Actions speak louder then words. And right now his actions dont match the words. My last trip I told him look I dont need you to marry me I dont even need you to be with me. If thats the case then hey let me know I am a big girl. And that I am. He got mad. Said that he loves me and wants to be with me but its not that easy. If I want to come to JA its about being comfortable being safe. he was very upset about the rental car and having to pay money for any damages. He was pissed. He said to me and Ill never forget " I dont want to hear whats yours is mine because you have your money and I have nothing!" Wow. He said "I cant just come to JA with money and expect to be okay. I need something that will sustain me. He needs to know he can take care of me. JA is is full of tricks and trades. I must be prepared." He was very upset and didnt want to talk anymore.

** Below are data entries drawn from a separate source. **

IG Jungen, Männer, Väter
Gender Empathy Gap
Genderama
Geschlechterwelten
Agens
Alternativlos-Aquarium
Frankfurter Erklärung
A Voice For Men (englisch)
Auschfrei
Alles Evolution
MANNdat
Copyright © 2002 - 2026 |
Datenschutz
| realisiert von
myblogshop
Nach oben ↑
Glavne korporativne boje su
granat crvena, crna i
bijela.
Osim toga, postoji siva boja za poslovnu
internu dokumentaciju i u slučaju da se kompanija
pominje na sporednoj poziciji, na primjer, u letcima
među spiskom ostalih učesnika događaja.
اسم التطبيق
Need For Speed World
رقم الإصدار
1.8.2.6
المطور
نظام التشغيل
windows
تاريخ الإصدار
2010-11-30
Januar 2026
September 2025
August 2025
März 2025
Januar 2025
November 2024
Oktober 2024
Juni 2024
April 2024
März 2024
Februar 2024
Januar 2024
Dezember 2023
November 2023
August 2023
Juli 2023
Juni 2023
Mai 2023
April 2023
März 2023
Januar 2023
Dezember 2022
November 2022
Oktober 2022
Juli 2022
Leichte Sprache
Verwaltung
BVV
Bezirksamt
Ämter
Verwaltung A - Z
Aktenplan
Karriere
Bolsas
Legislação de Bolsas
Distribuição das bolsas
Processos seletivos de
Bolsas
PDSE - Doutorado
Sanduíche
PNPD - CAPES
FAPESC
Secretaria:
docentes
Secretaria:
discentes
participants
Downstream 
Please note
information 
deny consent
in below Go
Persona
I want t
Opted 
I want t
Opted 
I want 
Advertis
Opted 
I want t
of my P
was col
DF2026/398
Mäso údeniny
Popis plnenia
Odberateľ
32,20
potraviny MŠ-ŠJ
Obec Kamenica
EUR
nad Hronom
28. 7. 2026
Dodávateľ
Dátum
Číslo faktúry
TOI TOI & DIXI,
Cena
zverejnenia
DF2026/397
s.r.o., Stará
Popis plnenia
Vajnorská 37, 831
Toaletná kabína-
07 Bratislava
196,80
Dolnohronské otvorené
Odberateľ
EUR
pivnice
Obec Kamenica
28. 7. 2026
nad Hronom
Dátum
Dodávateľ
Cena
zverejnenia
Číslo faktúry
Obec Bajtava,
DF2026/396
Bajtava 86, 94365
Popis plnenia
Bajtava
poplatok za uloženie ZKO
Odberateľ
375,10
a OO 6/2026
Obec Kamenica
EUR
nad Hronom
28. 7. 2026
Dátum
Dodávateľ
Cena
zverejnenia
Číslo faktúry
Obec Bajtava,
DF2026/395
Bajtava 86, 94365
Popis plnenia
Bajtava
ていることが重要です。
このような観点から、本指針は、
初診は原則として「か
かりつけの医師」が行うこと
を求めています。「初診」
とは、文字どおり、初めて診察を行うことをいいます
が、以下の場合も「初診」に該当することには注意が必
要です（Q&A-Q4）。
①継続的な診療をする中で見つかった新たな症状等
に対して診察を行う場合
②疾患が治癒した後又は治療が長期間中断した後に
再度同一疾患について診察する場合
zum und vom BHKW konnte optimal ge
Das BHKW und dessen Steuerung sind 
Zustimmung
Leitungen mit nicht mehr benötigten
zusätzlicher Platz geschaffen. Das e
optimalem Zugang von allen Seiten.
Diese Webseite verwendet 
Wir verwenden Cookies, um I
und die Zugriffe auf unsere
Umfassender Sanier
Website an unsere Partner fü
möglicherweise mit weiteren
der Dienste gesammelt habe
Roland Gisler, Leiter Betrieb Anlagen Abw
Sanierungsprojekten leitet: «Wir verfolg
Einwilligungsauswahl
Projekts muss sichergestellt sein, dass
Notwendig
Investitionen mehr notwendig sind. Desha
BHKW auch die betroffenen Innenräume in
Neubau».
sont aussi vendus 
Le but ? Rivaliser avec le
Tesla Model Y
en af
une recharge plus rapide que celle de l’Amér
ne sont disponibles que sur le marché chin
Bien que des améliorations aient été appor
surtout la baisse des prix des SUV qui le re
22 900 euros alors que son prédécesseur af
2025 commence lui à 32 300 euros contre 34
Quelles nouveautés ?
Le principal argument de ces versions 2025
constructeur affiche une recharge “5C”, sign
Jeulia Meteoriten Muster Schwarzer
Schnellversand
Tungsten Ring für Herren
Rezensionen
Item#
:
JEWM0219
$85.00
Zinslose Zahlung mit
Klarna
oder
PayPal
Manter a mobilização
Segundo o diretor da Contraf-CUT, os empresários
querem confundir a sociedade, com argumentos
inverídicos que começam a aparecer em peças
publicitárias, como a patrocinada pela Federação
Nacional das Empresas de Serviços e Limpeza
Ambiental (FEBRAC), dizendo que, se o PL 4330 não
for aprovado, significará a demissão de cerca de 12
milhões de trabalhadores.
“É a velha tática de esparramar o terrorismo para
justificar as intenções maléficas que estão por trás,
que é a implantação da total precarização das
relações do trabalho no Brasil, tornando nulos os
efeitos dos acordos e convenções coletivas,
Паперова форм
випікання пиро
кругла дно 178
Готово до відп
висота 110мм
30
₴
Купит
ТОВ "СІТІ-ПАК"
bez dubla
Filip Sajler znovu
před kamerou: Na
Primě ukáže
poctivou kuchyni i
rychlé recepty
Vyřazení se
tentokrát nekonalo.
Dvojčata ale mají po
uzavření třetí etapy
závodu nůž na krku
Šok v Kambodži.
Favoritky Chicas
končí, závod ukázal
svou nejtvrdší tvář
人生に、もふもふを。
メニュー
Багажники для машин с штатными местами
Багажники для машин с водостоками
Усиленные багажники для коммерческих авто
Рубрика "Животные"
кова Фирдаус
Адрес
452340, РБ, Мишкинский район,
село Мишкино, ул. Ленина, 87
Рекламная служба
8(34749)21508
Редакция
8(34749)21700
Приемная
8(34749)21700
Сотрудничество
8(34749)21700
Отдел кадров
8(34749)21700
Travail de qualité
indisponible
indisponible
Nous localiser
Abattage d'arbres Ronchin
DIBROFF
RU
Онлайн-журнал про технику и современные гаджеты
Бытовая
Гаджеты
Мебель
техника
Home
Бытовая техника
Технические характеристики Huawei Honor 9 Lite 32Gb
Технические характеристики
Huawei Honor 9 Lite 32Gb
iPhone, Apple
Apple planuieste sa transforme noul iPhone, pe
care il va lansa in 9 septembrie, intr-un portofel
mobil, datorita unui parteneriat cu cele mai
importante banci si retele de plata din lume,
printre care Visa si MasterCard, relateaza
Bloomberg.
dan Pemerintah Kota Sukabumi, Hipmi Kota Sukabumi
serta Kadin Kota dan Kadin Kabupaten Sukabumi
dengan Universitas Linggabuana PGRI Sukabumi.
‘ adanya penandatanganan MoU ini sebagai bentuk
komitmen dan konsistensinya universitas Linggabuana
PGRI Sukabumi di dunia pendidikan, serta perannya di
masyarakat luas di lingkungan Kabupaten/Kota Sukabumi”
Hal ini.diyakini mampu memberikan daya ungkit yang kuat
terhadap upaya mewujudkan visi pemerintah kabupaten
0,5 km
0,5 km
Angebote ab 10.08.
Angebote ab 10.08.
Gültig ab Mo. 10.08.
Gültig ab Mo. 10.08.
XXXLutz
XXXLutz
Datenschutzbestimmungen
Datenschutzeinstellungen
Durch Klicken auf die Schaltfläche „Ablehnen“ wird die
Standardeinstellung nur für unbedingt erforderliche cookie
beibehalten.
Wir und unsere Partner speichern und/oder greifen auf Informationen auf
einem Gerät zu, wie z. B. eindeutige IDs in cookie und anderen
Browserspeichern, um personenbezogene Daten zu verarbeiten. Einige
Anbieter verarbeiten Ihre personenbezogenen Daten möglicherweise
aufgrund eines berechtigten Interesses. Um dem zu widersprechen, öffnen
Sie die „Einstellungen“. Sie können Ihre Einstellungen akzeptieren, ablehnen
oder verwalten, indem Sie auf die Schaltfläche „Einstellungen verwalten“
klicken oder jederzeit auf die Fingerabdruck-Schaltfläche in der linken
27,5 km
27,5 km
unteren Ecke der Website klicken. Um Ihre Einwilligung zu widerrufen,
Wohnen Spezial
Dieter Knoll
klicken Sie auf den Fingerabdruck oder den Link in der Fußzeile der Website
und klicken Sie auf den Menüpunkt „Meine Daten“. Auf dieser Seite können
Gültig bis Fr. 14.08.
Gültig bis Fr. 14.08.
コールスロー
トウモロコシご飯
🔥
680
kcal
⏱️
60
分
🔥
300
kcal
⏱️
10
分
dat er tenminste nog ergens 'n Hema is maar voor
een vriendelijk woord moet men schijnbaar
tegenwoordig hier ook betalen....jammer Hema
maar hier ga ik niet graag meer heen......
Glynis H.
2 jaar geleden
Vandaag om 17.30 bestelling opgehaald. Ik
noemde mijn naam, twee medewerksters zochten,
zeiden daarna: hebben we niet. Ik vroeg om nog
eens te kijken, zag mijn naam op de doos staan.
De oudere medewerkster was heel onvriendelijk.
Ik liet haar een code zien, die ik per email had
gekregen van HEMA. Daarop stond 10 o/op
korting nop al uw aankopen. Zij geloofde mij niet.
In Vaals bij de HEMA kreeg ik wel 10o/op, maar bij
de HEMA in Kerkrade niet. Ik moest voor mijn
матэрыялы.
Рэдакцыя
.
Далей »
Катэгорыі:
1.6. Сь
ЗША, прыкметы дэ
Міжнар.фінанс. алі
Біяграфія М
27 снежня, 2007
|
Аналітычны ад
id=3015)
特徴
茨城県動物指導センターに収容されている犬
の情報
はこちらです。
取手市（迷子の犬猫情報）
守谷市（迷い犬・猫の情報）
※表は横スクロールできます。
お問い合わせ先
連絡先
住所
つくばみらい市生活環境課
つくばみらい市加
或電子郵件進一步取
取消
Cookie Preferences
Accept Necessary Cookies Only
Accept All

I stayed awake and was watching tv. Watching videos and a JA artist came on talking about poverty. And I got it. I am thinking about being with this man, thats easy right? Not for someone who grew up in poverty in a third world country as we call it. Someone who is from a very prideful culture who beleives that a man is the head of the household. AM I dreaming? the fact that I care about him so much will see us through?? He has always took a common sense approach to this. Says I make hasty decisions. And I guess when you dont know what tomorrow ill bring you dont make hasty decisions. Yea I lost my job okay its rough but I know there are more jobs to be had. And while I am looking I can get unemployment. And I can continue medical coverage under CObra. But imagine what its like to not know everyday if you will have a job tomorrow. To know if you loose it what will you do when jobs are not plenitful? When you dont have medical coverage or any form of help. When you live in a place that does not have a bathroom. Its just one room.
I cannot imagine. I cannot. But I got it. At least I thought. He tells me Michelle I think its fate that brought up back together, let fate take us through.